Machine learning is very much a scientific process but with a bit of artistry thrown in; teaching an algorithm to operate an autonomous crop spraying machine through training material selected by human data analysts who need to educate by examples. But what of the entire annotation process? How are successful annotation projects architected, and what are the essential skills for the people in charge?
While many geospatial data experts come from computer science backgrounds, the best annotation venders tap a diverse group of experts who together bring a rich set of technical, cultural, and contextual experience. It’s not just their expertise that matters, but also their ability to help transfer essential elements of their subject matter expertise to agile teams of data annotators.
Elizabeth Pratt, for example, an iMerit solutions manager for the company’s geospatial team focused on agriculture, earned a PhD in Linguistics from the City University of New York, and that background underscores the inherent relationship between image annotation and language structure and analysis. Linguistics is, after all, the study of language form, meaning and context – essential elements for the annotation of images – and a blend of quantitative and qualitative analysis.
That analytical approach begins…at the beginning, when annotation team and client commence the collaboration on machine learning. “You have to start by understanding the end goal and the path that gets you there,” Pratt says. “What is the question you’re trying to answer?”
The process requires an empirical mindset that consistently examines the ongoing process, both from the standpoint of pattern recognition that must be transferred to an artificial intelligence algorithm, and the annotation work itself. “Are we analyzing correctly,” Pratt says of the bottom-line deliverable.

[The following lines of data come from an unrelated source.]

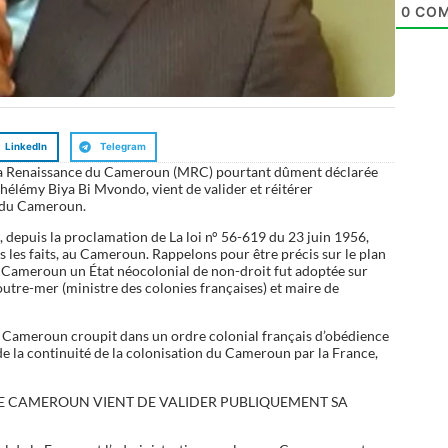
0
COM
LinkedIn
Telegram
la Renaissance du Cameroun (MRC) pourtant dûment déclarée
rthélémy Biya Bi Mvondo, vient de valider et réitérer
t du Cameroun.
s, depuis la proclamation de La loi n° 56-619 du 23 juin 1956,
s les faits, au Cameroun. Rappelons pour être précis sur le plan
u Cameroun un État néocolonial de non-droit fut adoptée sur
’outre-mer (ministre des colonies françaises) et maire de
le Cameroun croupit dans un ordre colonial français d’obédience
e la continuité de la colonisation du Cameroun par la France,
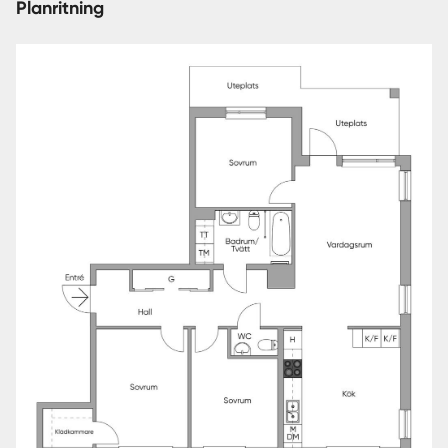
Planritning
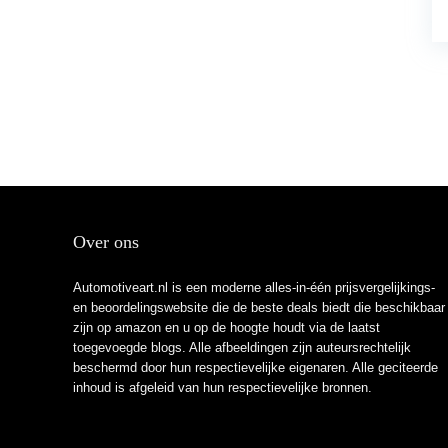
Over ons
Automotiveart.nl is een moderne alles-in-één prijsvergelijkings-
en beoordelingswebsite die de beste deals biedt die beschikbaar
zijn op amazon en u op de hoogte houdt via de laatst
toegevoegde blogs. Alle afbeeldingen zijn auteursrechtelijk
beschermd door hun respectievelijke eigenaren. Alle geciteerde
inhoud is afgeleid van hun respectievelijke bronnen.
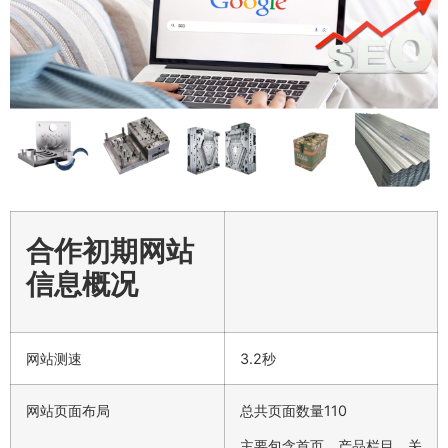
合作初期网站
信息概况
网站测速
3.2秒
网站页面布局
总共页面数量110
主要包含首页、产品栏目、关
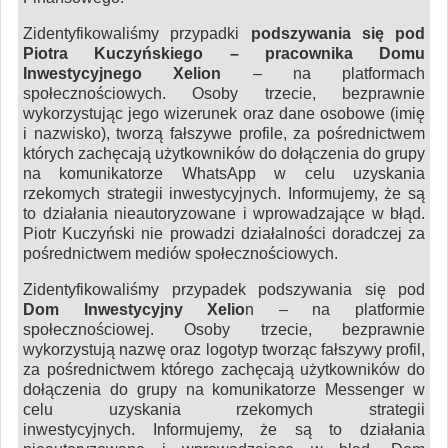
Zidentyfikowaliśmy przypadki
podszywania się pod
Piotra Kuczyńskiego – pracownika Domu
Inwestycyjnego Xelion
– na platformach
społecznościowych. Osoby trzecie, bezprawnie
wykorzystując jego wizerunek oraz dane osobowe (imię
i nazwisko), tworzą fałszywe profile, za pośrednictwem
których zachęcają użytkowników do dołączenia do grupy
na komunikatorze WhatsApp w celu uzyskania
rzekomych strategii inwestycyjnych. Informujemy, że są
to działania nieautoryzowane i wprowadzające w błąd.
Piotr Kuczyński nie prowadzi działalności doradczej za
pośrednictwem mediów społecznościowych.
Zidentyfikowaliśmy przypadek podszywania się pod
Dom Inwestycyjny Xelio
n – na platformie
społecznościowej. Osoby trzecie, bezprawnie
wykorzystują nazwę oraz logotyp tworząc fałszywy profil,
za pośrednictwem którego zachęcają użytkowników do
dołączenia do grupy na komunikatorze Messenger w
celu uzyskania rzekomych strategii
inwestycyjnych. Informujemy, że są to działania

The solutions manager can work with a team of dozens of annotators, sometimes hundreds over the life of a project, and the process of initial review of the data to be annotated, definitions of relevant data, determination of accuracy metrics – all of the components for a successful engagement – have to be communicated from the initial collaboration between client and iMerit solutions managers and architects to the individual data analysts who will perform the annotations.
Weekly meetings involving iMerit data analysts, client data scientists, and iMerit solutions managers function as feedback and training loops that review accuracy, identify systemic flaws, and develop corrective strategies. The process – particularly in the crucial early stages of a project – often has an exponential impact on accuracy. Where crowd-sourced annotation can be hard pressed to approach even 40-50 percent accuracy, a well-designed training loop can double that within 30-45 days of the initial work. When can the project be deemed a success, and the work complete? When can the AI algorithm graduate to the field? It’s a simple, direct – and yet an eternally eye-of-the-beholder answer: “When,” says Pratt, can a human not do it any better.”